Tampoco seré yo quien defienda a un grupo de energúmenos, algunos de ellos vinculados a la izquierda de este país, fruto claro de la sociedad que “nos hemos querido dar”, espejo real de los tiempos que nos han tocado vivir, carente de moral y principios. Hemos normalizado comportamientos que no lo son y hemos banalizado situaciones lo suficientemente graves que teníamos que haber denunciado.

Muchos de aquellos que estos días se quejaban y se manifestaban amargamente, son los mismos que no abrieron la boca, cuando una sentencia de un tribunal extranjero ponía en la calle a cientos de asesinos, criminales y violadores en virtud de la derogación de la doctrina Parot, y los mismos que se negaron a recibir en el congreso de los diputados a los padres de Sandra Palo, Marta del Castillo o Diana Quer.

Que colectivos feministas cercanos a Podemos estén intentando canalizar la protesta, no es creíble. Precisamente ellos, que desean que los asesinos, maltratadores y violadores salgan antes de tiempo de prisión, precisamente ellos que pretenden la derogación de la prisión permanente revisable, precisamente aquellos que siempre están mas cerca de asesinos y terroristas que de sus víctimas.

Me asquea esta sociedad tan manipulable y bizcochable, tan de andar por casa, tan influenciable por medios de comunicación y colectivos políticos, que sacan a la luz lo que les interesa en momentos determinados y nos ocultan todo aquello que entienden no se debe publicitar.

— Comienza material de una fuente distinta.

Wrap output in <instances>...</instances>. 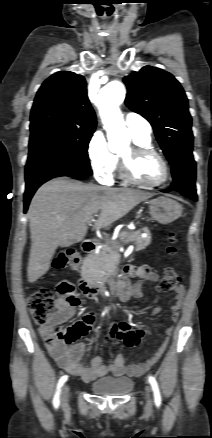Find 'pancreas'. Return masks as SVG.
I'll return each mask as SVG.
<instances>
[{
    "label": "pancreas",
    "instance_id": "pancreas-1",
    "mask_svg": "<svg viewBox=\"0 0 212 438\" xmlns=\"http://www.w3.org/2000/svg\"><path fill=\"white\" fill-rule=\"evenodd\" d=\"M143 230L147 233V237L145 238L141 236L140 231H134L124 233L122 239L125 243L133 242L135 244V250L141 251L151 243L149 230L147 228H144ZM119 259V243L107 242L98 253H93L86 258L87 265L85 271L88 273V270L94 267L111 271L116 267Z\"/></svg>",
    "mask_w": 212,
    "mask_h": 438
}]
</instances>
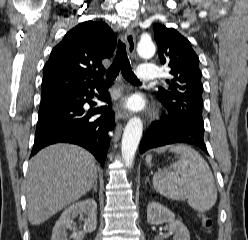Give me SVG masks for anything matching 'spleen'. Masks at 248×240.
Here are the masks:
<instances>
[{
	"mask_svg": "<svg viewBox=\"0 0 248 240\" xmlns=\"http://www.w3.org/2000/svg\"><path fill=\"white\" fill-rule=\"evenodd\" d=\"M170 151L179 154L180 159L171 165L173 171L164 169L154 174L155 190L172 200H187L196 211L210 210L216 203L217 189L207 162L188 145L172 146ZM151 160L152 156L148 155L149 167Z\"/></svg>",
	"mask_w": 248,
	"mask_h": 240,
	"instance_id": "1",
	"label": "spleen"
}]
</instances>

Nos ocultan las “otras” manadas, donde diez argelinos violaron a tres menores de edad, dos de 14 y una de 17, de forma reiterada y durante 24 horas. Nos ocultan la identidad de muchos maltratadores, por ser estos de origen extranjero y nos quieren hacer ver como normal, el infame tribunal de derechos humanos de Estrasburgo, cuyas sentencias ponen en la calle precisamente a violadores y maltratadores.

Una sociedad mas preocupada en pasar pagina con los criminales y crímenes mas recientes y que busca culpables en hechos acaecidos hace mas de 80 años. Una sociedad que quita placas, calles y reconocimiento a nuestros héroes y personajes mas relevantes, para en la mayoría de los casos, sustituirlos por golfos y sinvergüenzas con un legado de dudoso merito o gusto. Esta muy bien la queja y la protesta, pero empecemos a ser coherentes, empecemos a ser responsables y empecemos a construir un nuevo modelo de sociedad alejada de todo lo que nos ha traído hasta aquí.

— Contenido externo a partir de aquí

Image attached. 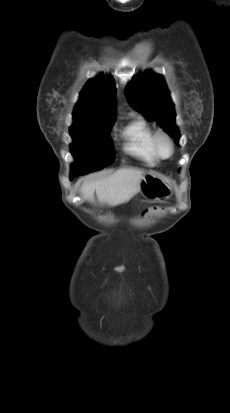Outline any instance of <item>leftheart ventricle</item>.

Desenmascaremos a los manipuladores profesionales, a los voceros de salón, a los que deciden lo que se debe o no denunciar en función de lo que a ellos les interesa. La mujer, el hombre, el niño, el medio ambiente, los animales, son tan solo instrumentos que poco les importa. Son simplemente la excusa para tensionar, para enfrentarnos, para dividirnos. Si te place, manifiéstate, quéjate, pero no permitas que te utilicen y te manipulen. Se coherente con la queja y con la protesta. Si no te gusto la sentencia a la manada, menos debe gustarte la derogación de la doctrina Parot, menos debe gustarte la derogación de la prisión permanente revisable, y menos debe gustarte que personajes como Pablo Iglesias se nieguen a recibir a los padres de las victimas de caso tan terribles como Sandra Palo, Marta del Castillo o Diana Quer.